-- Available data follows --
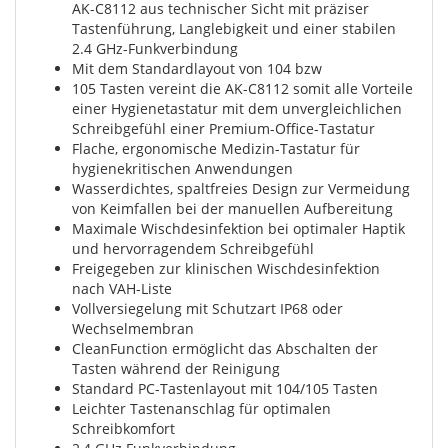
AK-C8112 aus technischer Sicht mit präziser
Tastenführung, Langlebigkeit und einer stabilen
2.4 GHz-Funkverbindung
Mit dem Standardlayout von 104 bzw
105 Tasten vereint die AK-C8112 somit alle Vorteile
einer Hygienetastatur mit dem unvergleichlichen
Schreibgefühl einer Premium-Office-Tastatur
Flache, ergonomische Medizin-Tastatur für
hygienekritischen Anwendungen
Wasserdichtes, spaltfreies Design zur Vermeidung
von Keimfallen bei der manuellen Aufbereitung
Maximale Wischdesinfektion bei optimaler Haptik
und hervorragendem Schreibgefühl
Freigegeben zur klinischen Wischdesinfektion
nach VAH-Liste
Vollversiegelung mit Schutzart IP68 oder
Wechselmembran
CleanFunction ermöglicht das Abschalten der
Tasten während der Reinigung
Standard PC-Tastenlayout mit 104/105 Tasten
Leichter Tastenanschlag für optimalen
Schreibkomfort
-- Available data concluded --
**What the task asks**
State only how many lines above contain "Wischdesinfektion".

**Your response**
2